/cryohub

IO hub for Cryo-EM, Cryo-ET and subtomogram averaging data.

Primary LanguagePythonOtherNOASSERTION

cryohub

cryohub is a library for reading and writing Cryo-ET data based on the cryotypes specification.

Installation

pip install cryohub

Usage

cryohub provides granular I/O functions such as read_star and read_mrc, which will all return objects following the cryotypes specification.

from cryohub.reading import read_star
poseset = read_star('/path/to/file.star')

A higher level function called read adds some magic to the IO procedure, guessing file formats and returning a list of cryotypes.

from cryohub import read
data = read('/path/to/file.star', '/path/to/directotry/', lazy=False, name_regex=r'tomo_\d+')

See the help for each function for more info.

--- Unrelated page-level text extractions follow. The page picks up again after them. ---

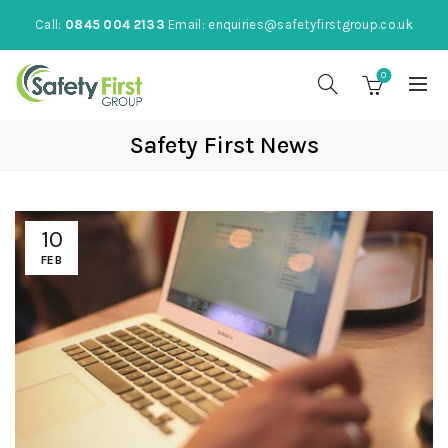
Call:
0845 004 2133
Email:
enquiries@safetyfirstgroup.co.uk
0
Safety First News
10
FEB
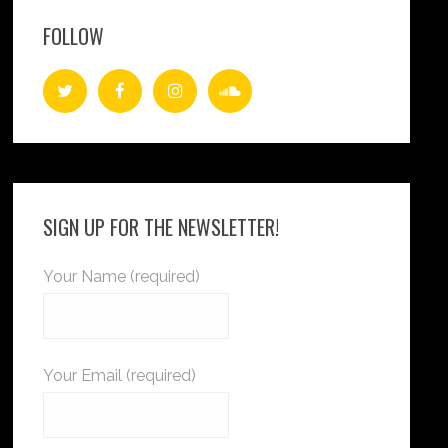
FOLLOW
SIGN UP FOR THE NEWSLETTER!
Your Name (required)
Your Email (required)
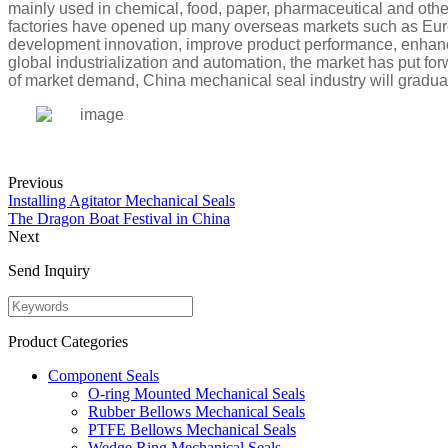
mainly used in chemical, food, paper, pharmaceutical and other
factories have opened up many overseas markets such as Euro
development innovation, improve product performance, enhance
global industrialization and automation, the market has put fo
of market demand, China mechanical seal industry will gradu
Previous
Installing Agitator Mechanical Seals
The Dragon Boat Festival in China
Next
Send Inquiry
Product Categories
Component Seals
O-ring Mounted Mechanical Seals
Rubber Bellows Mechanical Seals
PTFE Bellows Mechanical Seals
Wedge Ring Mechanical Seals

Similarly to the read_* functions, cryohub provides a series of write_* functions, and a magic higher level write funtion.

from cryohub import write
write([poseset1, poseset2], 'particles.tbl')

From the command line

cryohub can be used as a conversion tool between all available formats:

cryohub convert input_file.star output_file.tbl

If instead you just need to quickly inspect your data but want something more powerful than just reading text files or headers, this command will land you in an ipython shell with the loaded data collected in a list called data:

cryohub view path/to/files/* /other/path/to/file.star
print(data[0])

Features

Currently cryohub is capable of reading images in the following formats:

  • .mrc (and the .mrcs, .st, .map, .rec variants) = .tif(f)
  • Dynamo .em
  • EMAN2 .hdf

and particle data in the following formats:

  • Relion .star
  • Dynamo .tbl
  • Cryolo .cbox and .box
  • EMAN2 .json1

Writer functions currently exist for:

  • .mrc
  • EMAN2 .hdf
  • Dynamo .em
  • Relion .star
  • Dynamo .tbl

Image data

When possible (and unless disabled), cryohub loads images lazily using dask. The resulting objects can be treated as normal numpy array, except one needs to call array.compute() to apply any pending operations and return the result.

Contributing

Contributions are more than welcome! If there is a file format that you wish were supported in reading or writing, simply open an issue about it pointing to the specification. Alternatively, feel free to open a PR with your proposed implementation; you can look at the existing functions for inspiration.

Footnotes

  1. EMAN2 uses the center of the tomogram as the origin for particle coordinates. This means that when opening a tomogram, you'll have to recenter the particles based on its dimensions. To do so automatically, you can use the center_on_tomo argument to provide the hdf file with the tomogram you want to use.